Bezirksgericht Deutschlandsberg, Zu- und Umbau
Ederer+Haghirian - Deutschlandsberg (A) - 2015
Bezirksgericht Deutschlandsberg, Zu- und Umbau, Foto: Alexander Gebetsroither
Bezirksgericht Deutschlandsberg, Zu- und Umbau, Foto: Alexander Gebetsroither

Bauen mit historischer Substanz

19. Juni 2016 - HDA
Nähert man sich Deutschlandsberg aus Richtung Graz kommend, so gibt es fürs erste keine Indizien dafür, dass der Ort über einen spätmittelalterlichen Kern und Marktplatz verfügen könnte. Eine kaum endenwollende, sehr dichte gewerbliche Zone markiert die Stadteinfahrt und ist zu durchqueren, bevor der Kirchturm der Ende des 17 Jhdts. erbauten Kirche plötzlich auftaucht und man sich ebenso plötzlich mitten auf dem alten Marktplatz befindet, von dem aus der Blick auf die mittelalterliche Burg freigegeben ist.
Auch am Marktplatz dienen die meisten Häuser zumindest in den Erdgeschoßzonen gewerblichen Zwecken.

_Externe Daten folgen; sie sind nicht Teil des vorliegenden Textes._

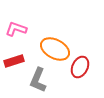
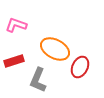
pink L-shape: moved 4 px up
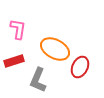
pink L-shape: moved 2 px right, 4 px down; rotated 80 degrees clockwise
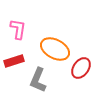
red ellipse: moved 1 px right, 1 px down; rotated 10 degrees clockwise
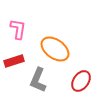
orange ellipse: rotated 8 degrees clockwise
red ellipse: moved 13 px down
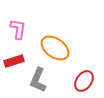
orange ellipse: moved 1 px up
red ellipse: moved 3 px right
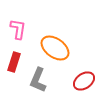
red rectangle: moved 1 px down; rotated 54 degrees counterclockwise
red ellipse: rotated 20 degrees clockwise
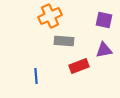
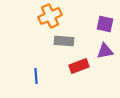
purple square: moved 1 px right, 4 px down
purple triangle: moved 1 px right, 1 px down
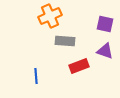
gray rectangle: moved 1 px right
purple triangle: rotated 30 degrees clockwise
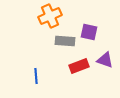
purple square: moved 16 px left, 8 px down
purple triangle: moved 9 px down
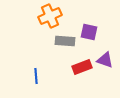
red rectangle: moved 3 px right, 1 px down
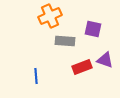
purple square: moved 4 px right, 3 px up
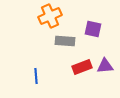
purple triangle: moved 6 px down; rotated 24 degrees counterclockwise
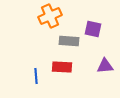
gray rectangle: moved 4 px right
red rectangle: moved 20 px left; rotated 24 degrees clockwise
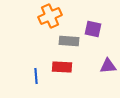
purple triangle: moved 3 px right
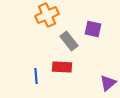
orange cross: moved 3 px left, 1 px up
gray rectangle: rotated 48 degrees clockwise
purple triangle: moved 17 px down; rotated 36 degrees counterclockwise
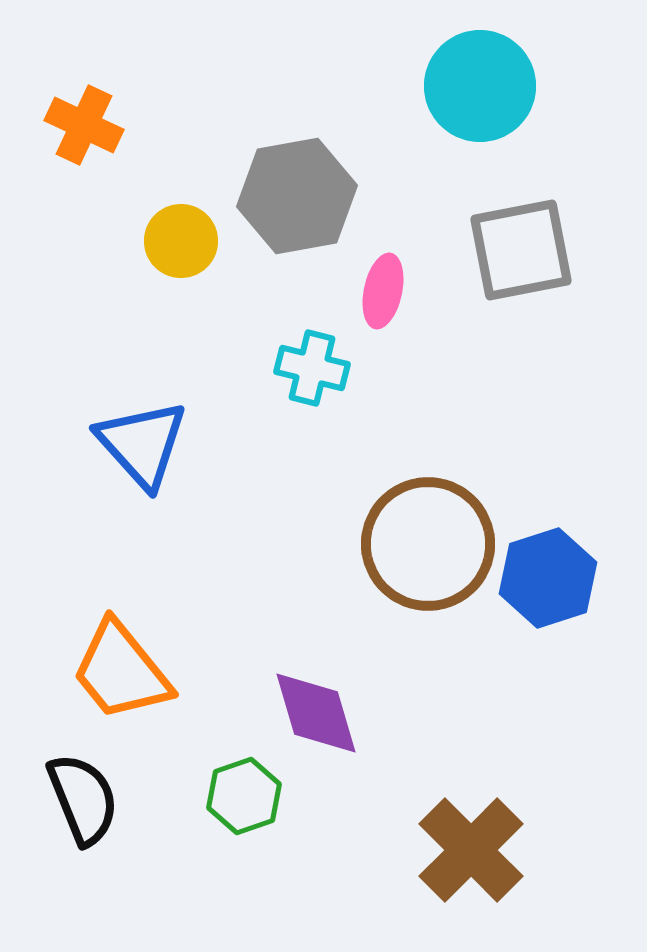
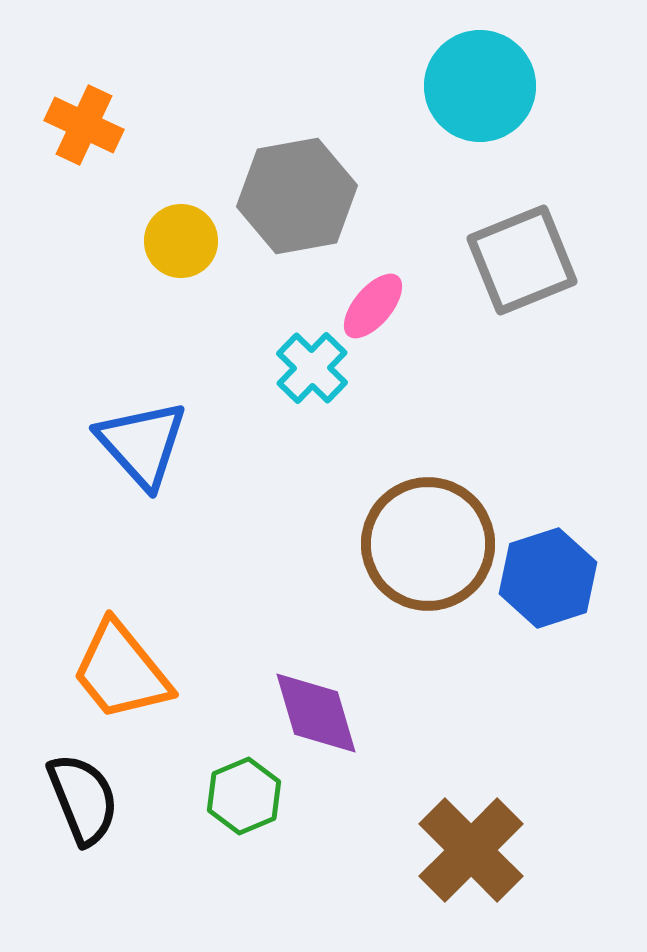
gray square: moved 1 px right, 10 px down; rotated 11 degrees counterclockwise
pink ellipse: moved 10 px left, 15 px down; rotated 28 degrees clockwise
cyan cross: rotated 30 degrees clockwise
green hexagon: rotated 4 degrees counterclockwise
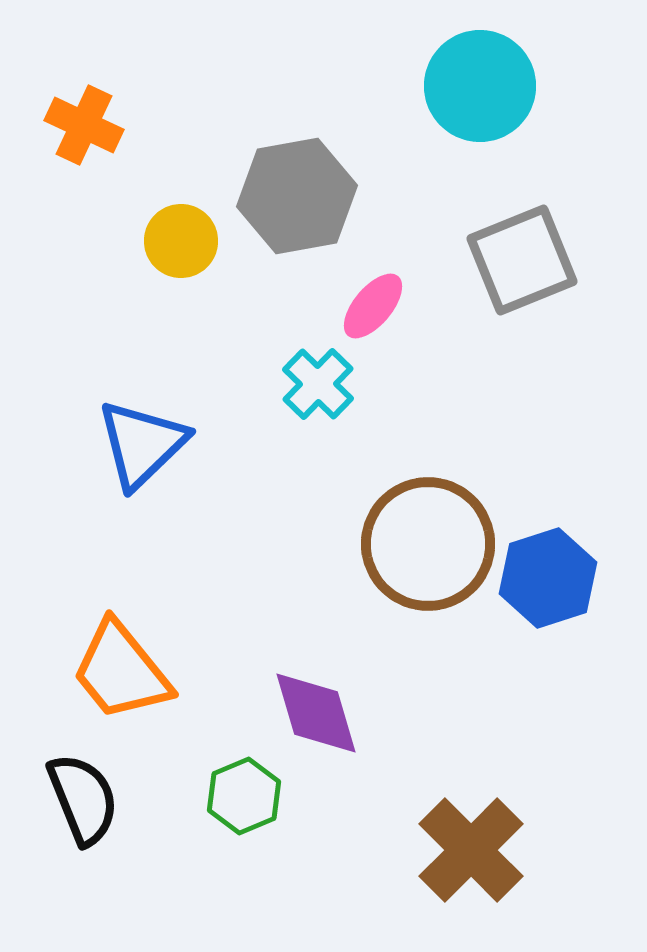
cyan cross: moved 6 px right, 16 px down
blue triangle: rotated 28 degrees clockwise
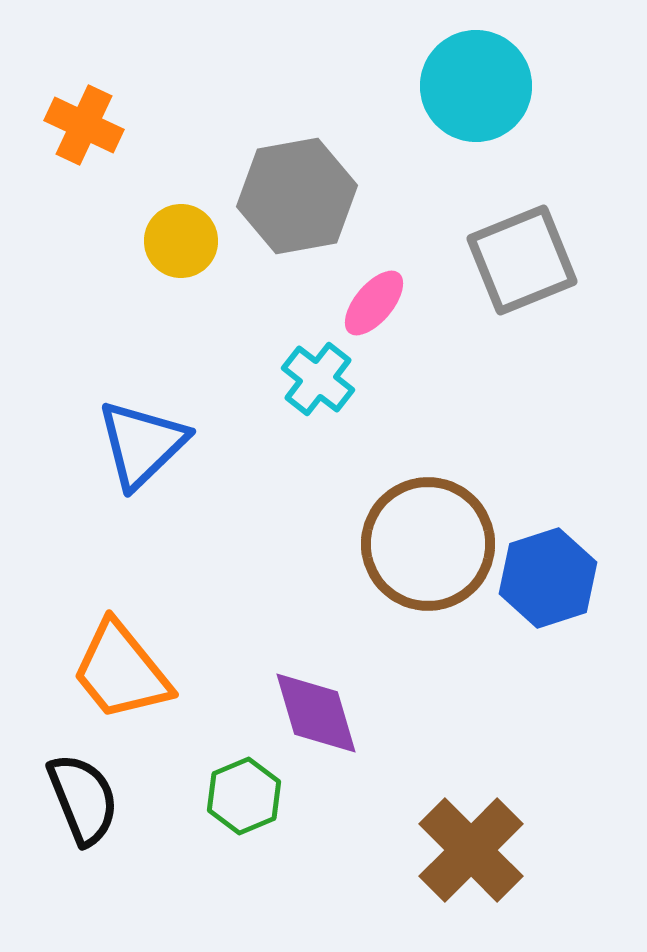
cyan circle: moved 4 px left
pink ellipse: moved 1 px right, 3 px up
cyan cross: moved 5 px up; rotated 6 degrees counterclockwise
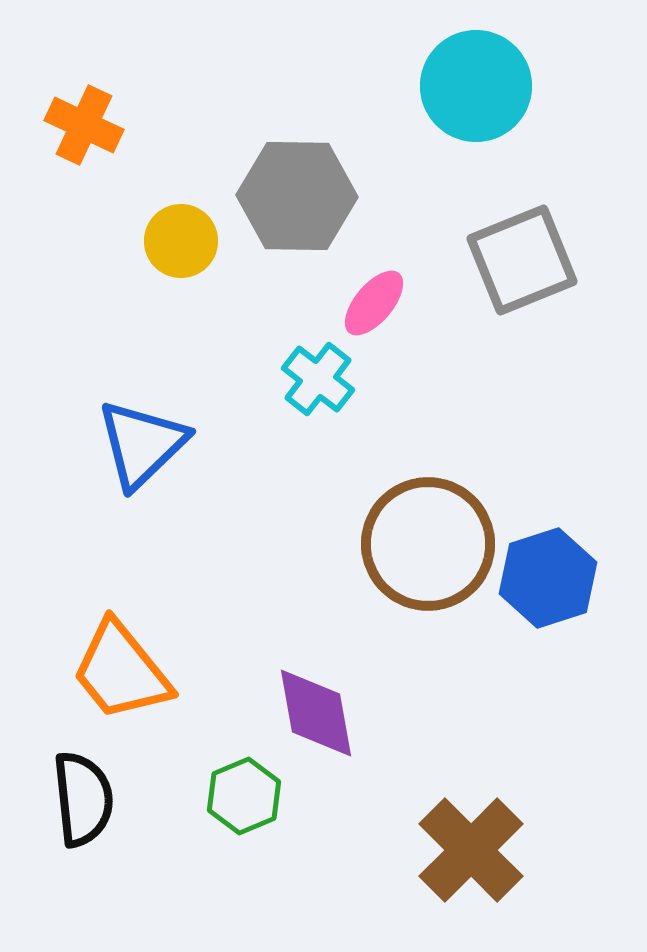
gray hexagon: rotated 11 degrees clockwise
purple diamond: rotated 6 degrees clockwise
black semicircle: rotated 16 degrees clockwise
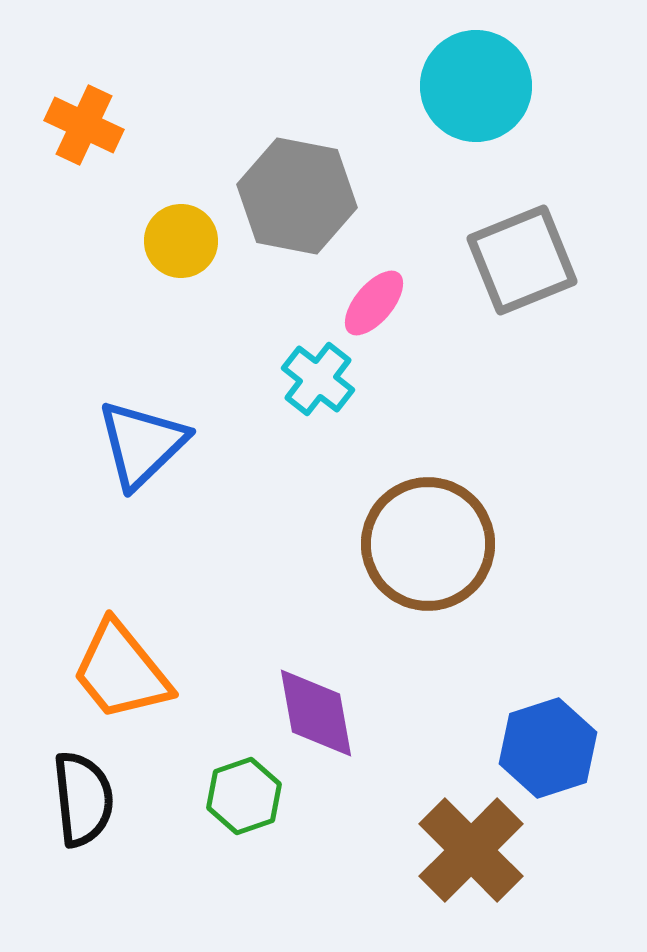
gray hexagon: rotated 10 degrees clockwise
blue hexagon: moved 170 px down
green hexagon: rotated 4 degrees clockwise
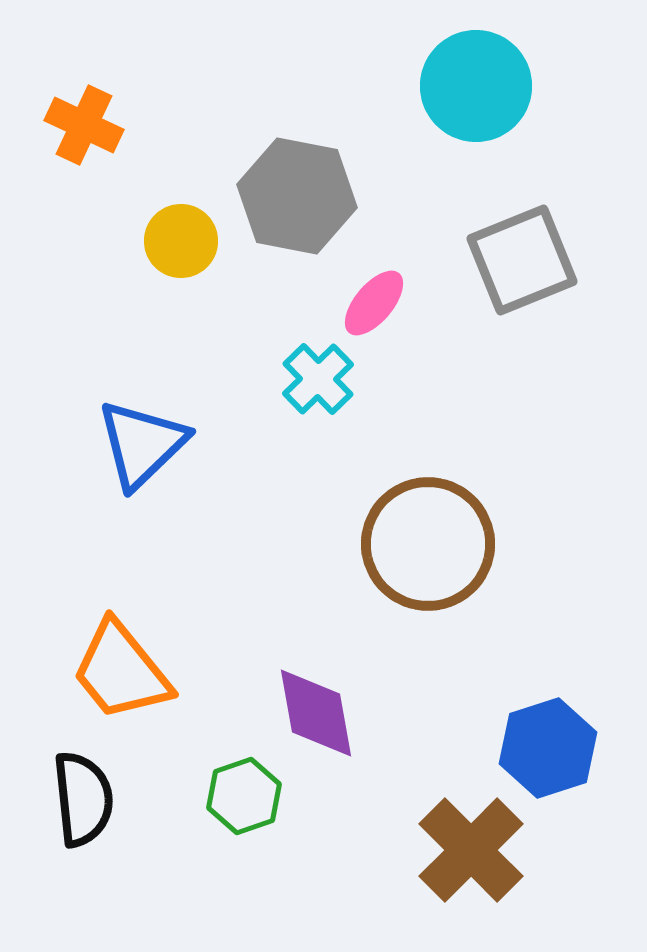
cyan cross: rotated 8 degrees clockwise
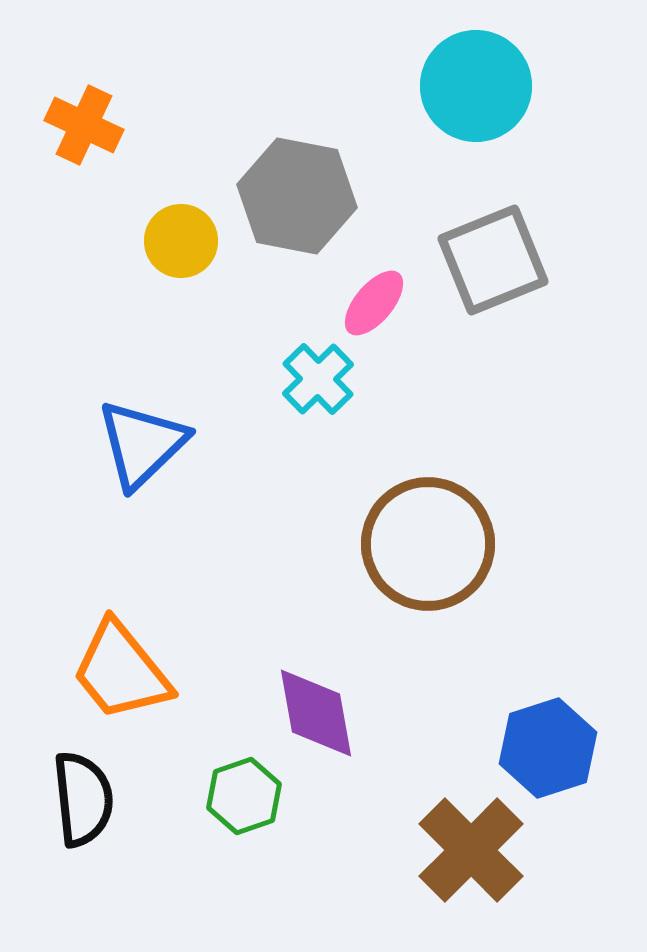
gray square: moved 29 px left
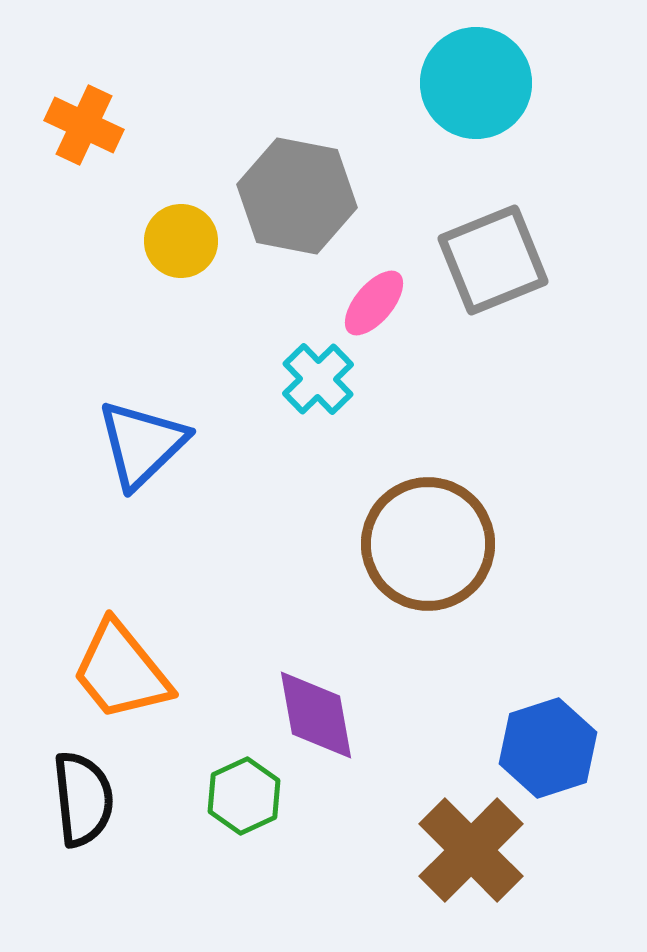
cyan circle: moved 3 px up
purple diamond: moved 2 px down
green hexagon: rotated 6 degrees counterclockwise
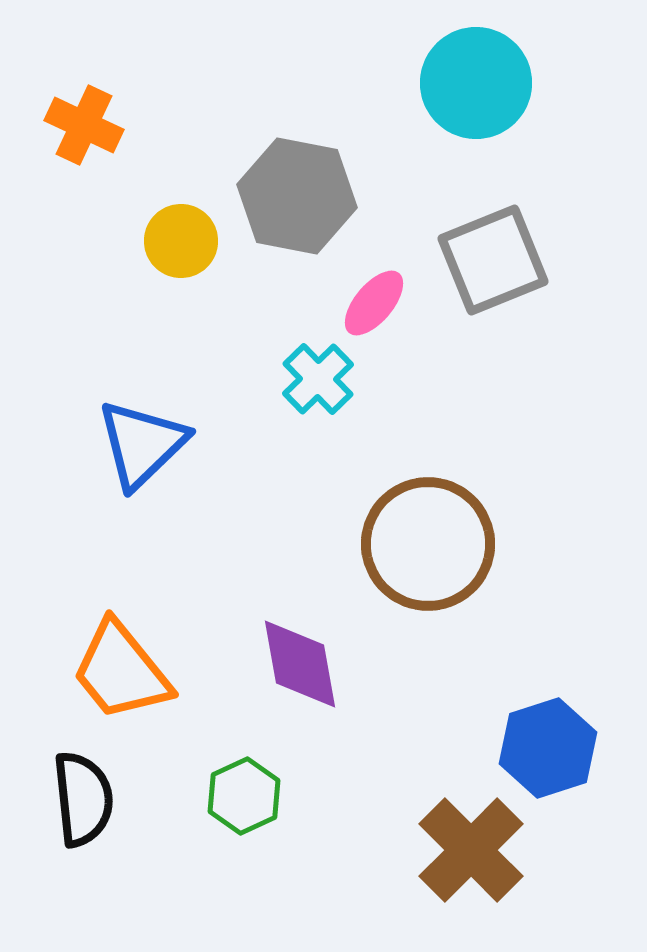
purple diamond: moved 16 px left, 51 px up
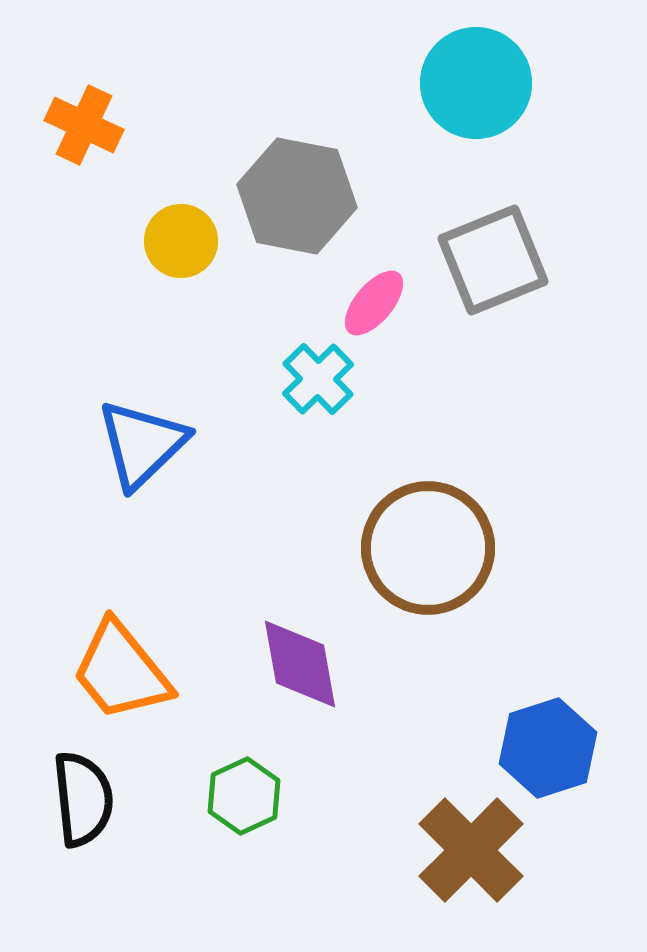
brown circle: moved 4 px down
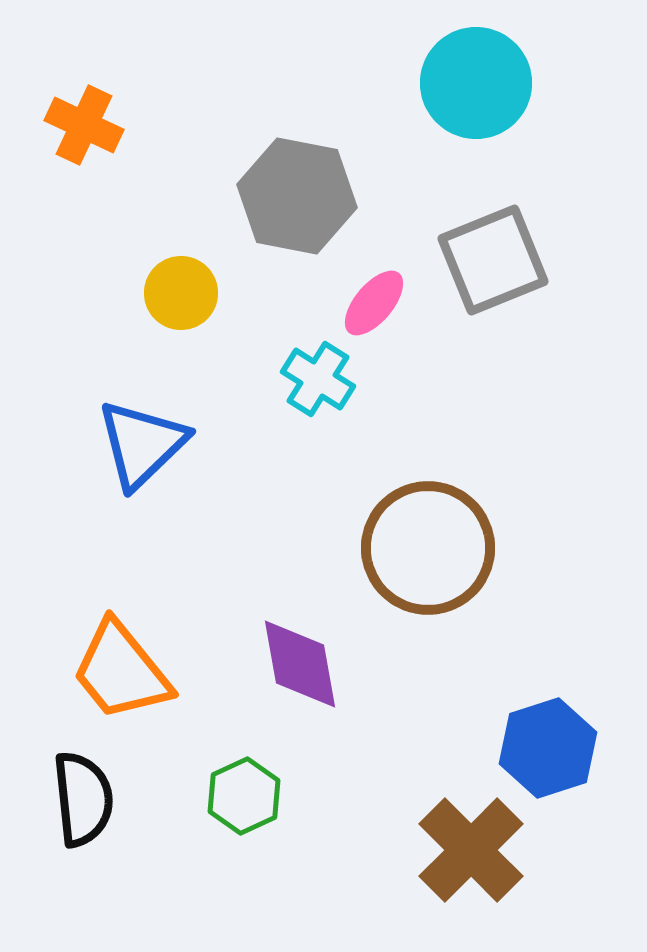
yellow circle: moved 52 px down
cyan cross: rotated 14 degrees counterclockwise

Werbetafeln und Firmenlogos dominieren den Anblick, der auf spätmittelalterliche Wurzeln zurückgehenden Häuser.
Ein Gebäude allerdings sticht hervor aus diesem Gewirr von Reklameschildern. Sich zurücknehmend, mit einer sympathischen Unaufdringlichkeit, liegt das Bezirksgericht Deutschlandsberg sich zum Marktplatz hinwendend und die Ecke zur Kirchengasse säumend.
 
Eine erste urkundliche Erwähnung des Hauses findet sich im Jahre 1448. Zunächst diente das Gebäude als bürgerliches Wohnhaus, später auch als Unterkunft für die Priester der angrenzenden Pfarre sowie als Pfarrhof. Bevor es schließlich 1896 zum Bezirksgericht wurde, waren noch ein Lehrer- und Schulhaus untergebracht.
 
Seit 2015 erfreut sich das denkmalgeschützte Gebäude eines Um- und Zubaus, geplant und ausgeführt von Ederer + Haghirian Architekten, Graz. Mit dem Abbruch des alten Gefängnisses an der Rückseite des Hauses wurde es möglich, den Bestand um notwendig gewordene Funktionen wie einen Verhandlungssaal, Büroräumlichkeiten, einen großzügigen Sozialraum sowie ein Archiv im Untergeschoß zu erweitern.
 
Der Nord-Süd gerichtete, zweigeschoßige Zubau setzt sich mit einer klaren Zäsur vom Bestandsgebäude ab. Ein von der Nordfassade zurückversetztes gläsernes Zwischenelement, in dem sich die Umgebung spiegelt und das sich in seiner Materialität nahezu aufzulösen scheint, bildet einen dezenten Berührungspunkt zwischen Alt und Neu. Unterstützt wird dies zudem durch die Revitalisierung eines alten, hölzernen Pawlatschengangs an der Innenhofseite. Durch das bewusste Absetzen dieses Gangs von der Außenfassade entsteht eine angenehme Leichtigkeit und Durchlässigkeit des Gebäudes über die Geschoße hinweg.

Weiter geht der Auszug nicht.